Humility, sister. Humility.

I have to start where God has placed me, right here, right now.

I will, one day, meet my Maker and give an account of whom He’s placed in my charge.

This book is rich with spiritual insight of the Passion of Christ, but I can only share a few points in this article.

What I am struck with in the Passion of Christ, beginning with the Agony in the Garden of Gethsemane, is the foreboding burden that manifests itself in that Jesus sweated blood. It was as if the total misery of the Passion was contained in that one event. My daughter Danika and I have commiserated that the Agony in the Garden seems to be the worst. It is when our Dear Jesus was abandoned by his friends. It was when He was betrayed by a friend. And He knew it was coming! That’s the thing. At the Last Supper, He allowed it. The wheat and the chaff, growing up together, giving His back to be beaten for our healing, and for our salvation. Using every moment, every glance, every beat of His Sacred Heart, towards us, to show us LOVE.
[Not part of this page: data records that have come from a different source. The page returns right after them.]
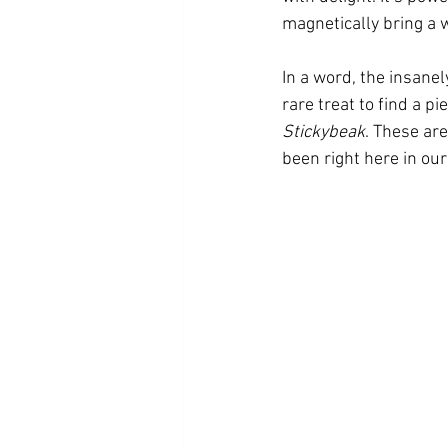
magnetically bring a 
In a word, the insanel
rare treat to find a p
Stickybeak
. These ar
been right here in our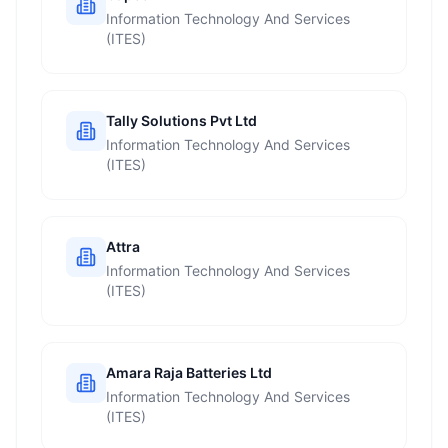
Information Technology And Services
(ITES)
Tally Solutions Pvt Ltd
Information Technology And Services
(ITES)
Attra
Information Technology And Services
(ITES)
Amara Raja Batteries Ltd
Information Technology And Services
(ITES)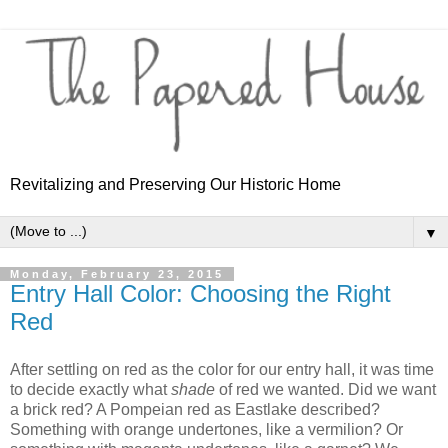
Revitalizing and Preserving Our Historic Home
▼
Monday, February 23, 2015
Entry Hall Color: Choosing the Right
Red
After settling on red as the color for our entry hall, it was time
to decide exactly what
shade
of red we wanted. Did we want
a brick red? A Pompeian red as Eastlake described?
Something with orange undertones, like a vermilion? Or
Luisa describes: But, O sweet Jesus, my Good, what a touching scene I see! You first meet the perfidious Judas, who, drawing near You and throwing his arms around your neck, greets You and kisses You. And You, Most passionate Love, do not disdain to kiss those infernal lips; You embrace him and press him to your Heart, wanting to snatch him from hell, and giving him signs of new love. My Jesus, how is it possible not to love You? The tenderness of your Love is such that should snatch every heart to love You; yet, they do not love You! And You, O my Jesus, in bearing this kiss of Judas, repair for the betrayals, the pretenses, the deceptions under the aspect of friendship and sanctity, especially of priests. Your kiss, then, shows that, not to one sinner, provided that he comes humiliated to You, would You refuse your forgiveness.

The other thought I had was that not only did the Lord carry the cross, but in falling three times, He atoned for all the times we fall. Not only did He carry the cross, but uphill!!! I crank the treadmill up to 7.0 incline, and jog these mountains here in my little corner of NC, and let me tell you . . . I can only imagine Jesus’ suffering. St. Bernard of Clairvaux, the ancient mystic monk, asked the Lord what His greatest unrecorded suffering was, and this is what Jesus said, “I had on my Shoulder, while I bore My Cross, on the Way of Sorrows, a grievous Wound, which was more painful than the others, and which is not recorded by men.” This I read from the “Prayer to Shoulder Wound of Christ,” Original Pieta Prayer Book, ©2006.

In following the Passion which begins at 5 pm and lasts until 3 pm the next day,  Jesus was awake for all of this! He was up all night!

The verse I think of is Psalm 121:4:

Behold, He who keeps Israel will neither slumber nor sleep.

I can’t leave out His Holy Mother. I have heard that when Mary was at the foot of the cross with John, and Jesus said to her, “Woman, behold your son,” and turning to John, “Son, behold your mother,” and from that hour, John took her into his home, that some interpret that literally, as ‘from that very moment’, Mary was taken away, spared from the rest of the gruesome crucifixion. I pose the questions, “If you were Jesus’s mother, would you leave? If your son was dying in any capacity, would you leave?”

So I can’t forget her. Luisa Piccarreta doesn’t either.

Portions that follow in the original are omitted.